HARTFORD, CT — Gov. Ned Lamont emailed legislative leaders Tuesday night and told them he wants to address everything from tolls, a long-running dispute over how hospitals are taxed, the 2020 bond package, and a dispute between restaurant owners and workers over wages for tipped workers, during a special session the week of Dec. 16.
“I respectfully request be raised for consideration and a vote,” Lamont wrote. “1. Transportation Infrastructure. 2. Bonding. 3. Hospitals Settlement. 4. Restaurant Workers.”
Legislative leaders who were meeting with Lamont’s Chief of Staff Ryan Drajewicz while Lamont was at Foxwoods Tuesday speaking to municipal officials were leary about addressing all four outstanding issues during a December special session.
Lamont acknowledged the expedited time frame, “but believe these to be important issues which require resolution before year-end. As such, I have instructed my office to prioritize my time to remain focused and working in collaboration with each of you.”
Legislative leaders are prepared to hold a public hearing on the hospital settlement and they would like to address the 2020 bond package, which includes funding for municipalities. But it’s unlikely a transportation plan would be approved as part of a December special session.
“We have asked members to hold December 17-19 for a possible special session, and the Governor has presented an ambitious agenda with a spectrum of important issues for the legislature to consider and that we all want to accomplish,” House Speaker Joe Aresimowicz, D-Berlin, said. “We are working with all caucuses and the governor to finalize potential legislation that could be acted on in that timeframe.”
House Minority Leader Themis Klarides, R-Derby, said they were briefed on the hospital settlement and don’t see any problem with moving forward on it.
As far as the restaurant legislation is concerned, Klarides said it should have been passed in September. She said legislation has been ready to go since Labor Day.
Lamont and three of the caucuses agree on a path forward with that legislation, but the Senate Democratic caucus has yet to take a position.
The draft legislation had a public hearing in October. It would require the state Department of Labor to create new regulations and rules regarding how restaurants segregate the hours of service and non-service work, such as rolling silverware and filling salt shakers.
Senate President Martin Looney, D-New Haven, has told the other legislative leaders he would sign an emergency certification to allow a special session on the legislation to proceed. He bristled at their request for his position on the legislation.
“I had hoped that by offering to sign an emergency certification, we might move toward closure on at least this one special session issue since the others continue pending as they have for months while the General Assembly awaits additional information or plans from the administration,” Looney wrote.
Klarides has also been outspoken about the lack of a 2020 bonding package.
“If the governor continues to hold the bonding package for cities and towns hostage the legislature should just act,” Klarides said Wednesday.

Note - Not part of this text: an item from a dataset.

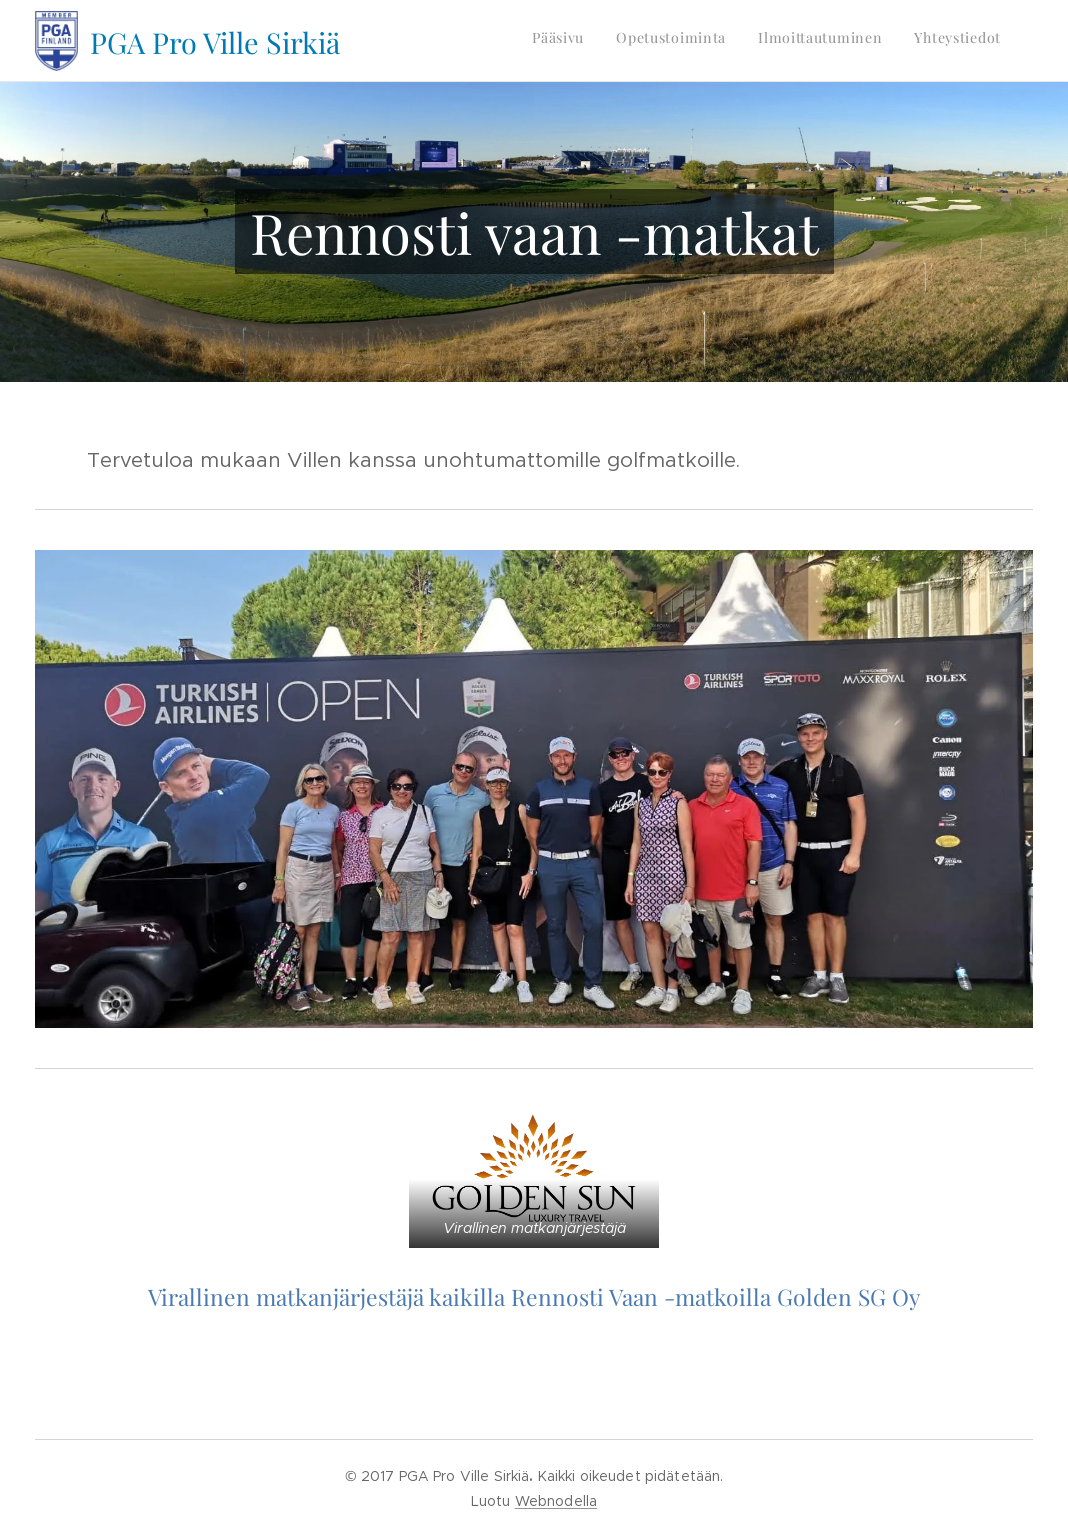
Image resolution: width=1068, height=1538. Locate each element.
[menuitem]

Earlier this year, Lamont tied approval of the bond package to approval of his transportation package.
His plan calls for the use of at least $100 million in general obligation bonds for transportation.
Senate Republican Leader Len Fasano, R-North Haven, has been vocal about the lack of participation from Republicans in drafting the bond package. Fasano maintains that Lamont has not been forthcoming about the package and has prevented Republicans from obtaining information about it.
“For months the governor has refused to share the bonding package with Republican lawmakers,” Fasano said Wednesday. “And the public still has not been shown any details about the new House Democrat/Gov. Lamont combined tolling proposal. The governor needs to release his bonding package and new tolling plan in its entirety and he needs to do it today. The governor has spoken ad nauseum about transparency and working together, but actions speak louder than words. Right now, Gov. Lamont’s actions have been less transparent and less bipartisan than even Gov. Malloy.”
Max Reiss, Lamont’s communications director, said in October that there’s nothing the Republicans don’t already know.
He said nothing about the bond package has changed since the end of July, but they are trying to get Republicans the documents they’ve requested.
Fasano said the administration is “lying” and he doesn’t trust they will get what they’ve requested in a timely manner. Republicans have been asking for the information since July.
Reiss fired back about Fasano’s claim about being left out of bond negotiations.
“Regarding Senator Fasano’s aggressive claims that he’s been left out of the budget and bonding discussions – he’s right. He, and every Republican in the General Assembly chose not to participate in them. They submitted no budget and presented no alternatives. As Senator Fasano knows full well, per the governor’s insistence, the bonding bill, which is typically developed in the budget process, was separated out and put on hold until transportation was sorted out. There has been no action on the bonding agenda, because there has been no action on transportation. Now that progress is being made, those discussions will begin anew, which the governor stated yesterday.”